Date of Award


Document Type


Degree Name

Doctor of Philosophy


Seventh-day Adventist Theological Seminary


Religion, Old Testament Studies PhD

First Advisor

Roy E. Gane

Second Advisor

Richard M. Davidson

Third Advisor

Jacques B. Doukhan


Many studies have explored the seventh-day Sabbath in the Pentateuch from historical-critical, theological, and historical perspectives. However, systematic contextual exegesis and close reading of the pentateuchal Sabbath texts have been neglected. This dissertation investigates literary features of these passages in their respective contexts and develops an integrated Sabbath theology from the viewpoint of the Pentateuch as a whole.

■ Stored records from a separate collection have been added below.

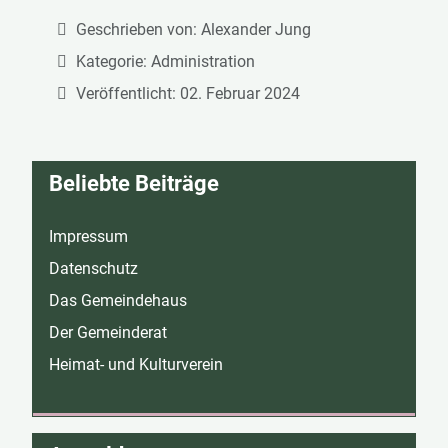
Geschrieben von:
Alexander Jung
Kategorie:
Administration
Veröffentlicht: 02. Februar 2024
Beliebte Beiträge
Impressum
Datenschutz
Das Gemeindehaus
Der Gemeinderat
Heimat- und Kulturverein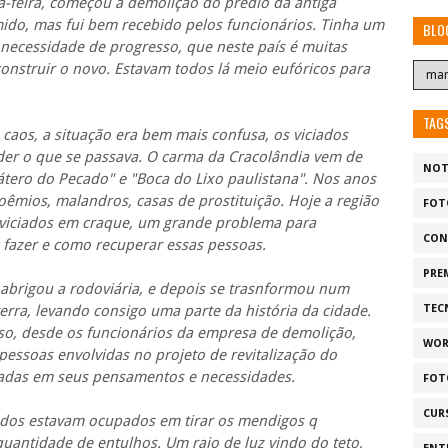
-feira, começou a demolição do prédio da antiga
mido, mas fui bem recebido pelos funcionários. Tinha um
BLO
a necessidade de progresso, que neste país é muitas
construir o novo. Estavam todos lá meio eufóricos para
TAG
caos, a situação era bem mais confusa, os viciados
er o que se passava. O carma da Cracolândia vem de
NOT
látero do Pecado" e "Boca do Lixo paulistana". Nos anos
oêmios, malandros, casas de prostituição. Hoje a região
FOT
 viciados em craque, um grande problema para
CON
 fazer e como recuperar essas pessoas.
PRE
 abrigou a rodoviária, e depois se trasnformou num
terra, levando consigo uma parte da história da cidade.
TEC
o, desde os funcionários da empresa de demolição,
WOR
essoas envolvidas no projeto de revitalização do
hadas em seus pensamentos e necessidades.
FOT
CUR
dos estavam ocupados em tirar os mendigos q
antidade de entulhos. Um raio de luz vindo do teto,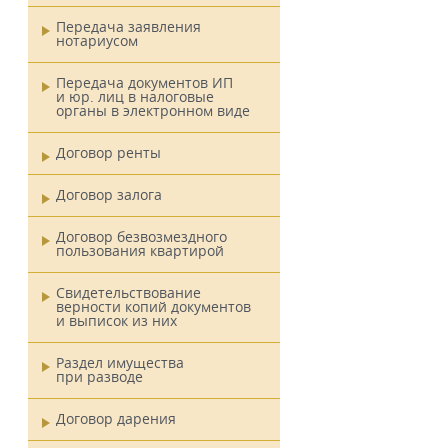
Передача заявления
нотариусом
Передача документов ИП
и юр. лиц в налоговые
органы в электронном виде
Договор ренты
Договор залога
Договор безвозмездного
пользования квартирой
Свидетельствование
верности копий документов
и выписок из них
Раздел имущества
при разводе
Договор дарения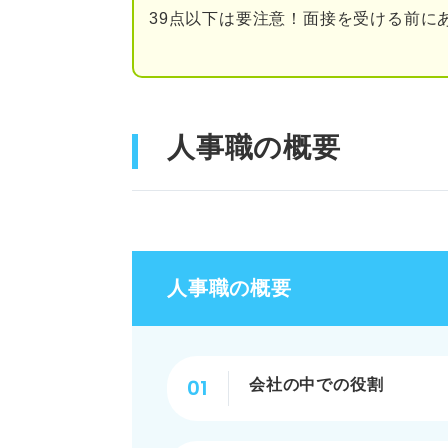
39点以下は要注意！面接を受ける前に
企画力
労働に関する法律の知識
コミュニケーション力
人事職の概要
人事の志望動機の注意点
志望企業の理解を深めて
志望企業のニーズに合っ
人事職の概要
履歴書なども含めて一貫
人事の志望動機は企業のニーズ
会社の中での役割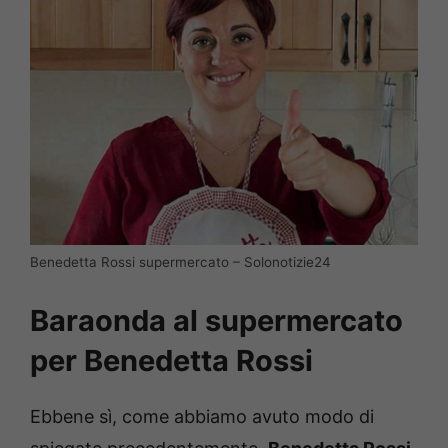
Benedetta Rossi supermercato – Solonotizie24
Baraonda al supermercato
per Benedetta Rossi
Ebbene sì, come abbiamo avuto modo di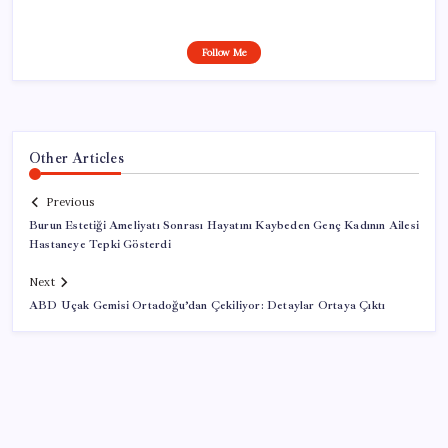
Follow Me
Other Articles
Previous
Burun Estetiği Ameliyatı Sonrası Hayatını Kaybeden Genç Kadının Ailesi
Hastaneye Tepki Gösterdi
Next
ABD Uçak Gemisi Ortadoğu’dan Çekiliyor: Detaylar Ortaya Çıktı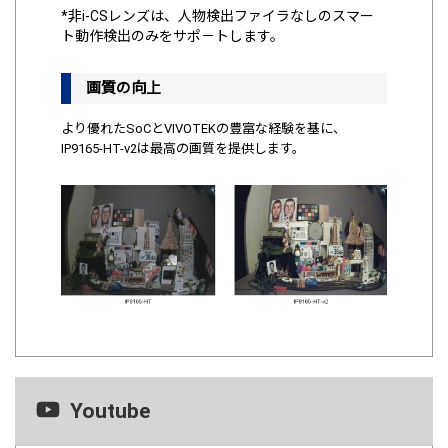
*非i-CSレンズは、人物検出ファイラなしのスマー
ト動作検出のみをサポ－トします。
画質の向上
より優れたSoCとVIVOTEKの豊富な経験を基に、
IP9165-HT-v2は最高の画質を提供します。
Youtube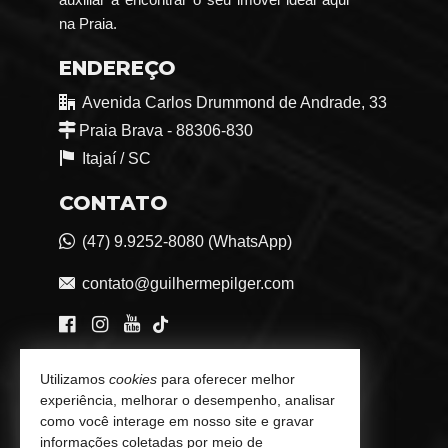
na Praia.
ENDEREÇO
Avenida Carlos Drummond de Andrade, 33
Praia Brava - 88306-830
Itajaí /
SC
CONTATO
(47) 9.9252-8080 (WhatsApp)
contato@guilhermepilger.com
VEJA MAIS
Utilizamos
cookies
para oferecer melhor
experiência, melhorar o desempenho, analisar
Consultoria Imobiliária Personalizada
como você interage em nosso site e gravar
informações coletadas por meio de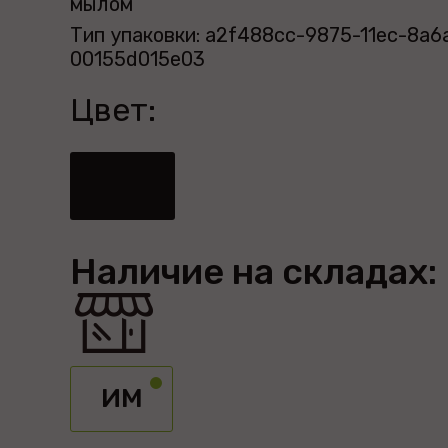
мылом
Тип упаковки: a2f488cc-9875-11ec-8a6
00155d015e03
Цвет:
Наличие на складах:
ИМ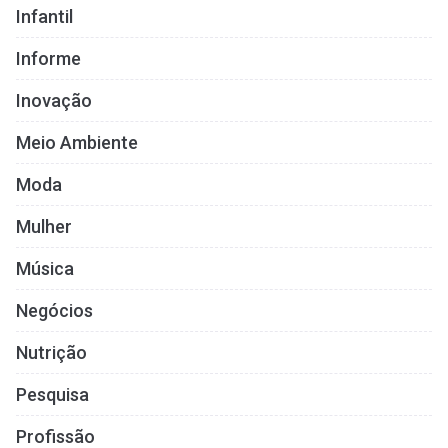
Infantil
Informe
Inovação
Meio Ambiente
Moda
Mulher
Música
Negócios
Nutrição
Pesquisa
Profissão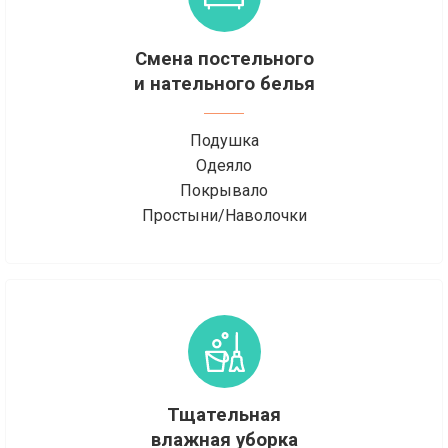
Смена постельного
и нательного белья
Подушка
Одеяло
Покрывало
Простыни/Наволочки
Тщательная
влажная уборка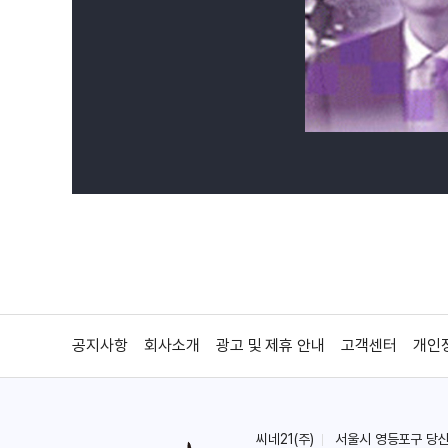
공지사항
회사소개
광고 및 제휴 안내
고객센터
개인
씨네21(주)
서울시 영등포구 당산로 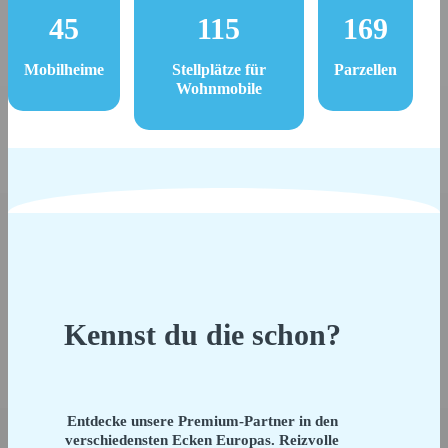
45
115
169
Mobilheime
Stellplätze für
Parzellen
Wohnmobile
Kennst du die schon?
Entdecke unsere Premium-Partner in den
verschiedensten Ecken Europas. Reizvolle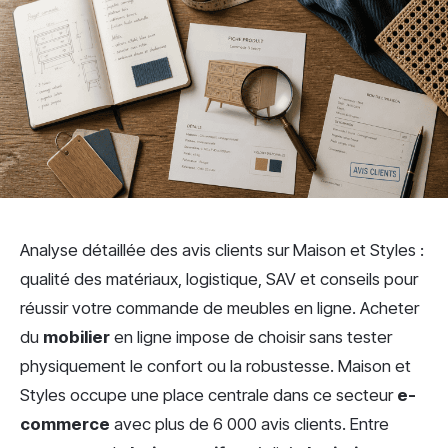
Analyse détaillée des avis clients sur Maison et Styles :
qualité des matériaux, logistique, SAV et conseils pour
réussir votre commande de meubles en ligne. Acheter
du
mobilier
en ligne impose de choisir sans tester
physiquement le confort ou la robustesse. Maison et
Styles occupe une place centrale dans ce secteur
e-
commerce
avec plus de 6 000 avis clients. Entre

In chapter 1, an overview of literature on the biblical Sabbath introduces the topic and describes the methodology of the study. Chapters 2 to 5 explore specific contextual, stylistic, and linguistic elements of the pentateuchal Sabbath pericopes, which contribute to expression of their theological concepts. Chapter 2 analyzes the creation Sabbath (Gen 2:1-3). Chapter 3 investigates other narrative passages involving the Sabbath (Exod 16:1-36 and Num 15:32-36). Chapter 4 examines Sabbath laws (Exod 20:8-11; 23:12; 34:21; Deut 5:12-15). Chapter 5 focuses on the Sabbath in the context of the sanctuary (Exod 31:12-17; 35:2-3; Lev 23:3; 24:5-9; Num 28:9, 10). In chapter 6, a summary of the various literary features of the Sabbath texts and their interrelatedness leads to synthesis of theological aspects of the Sabbath. Chapter 7 presents the overall results of the study.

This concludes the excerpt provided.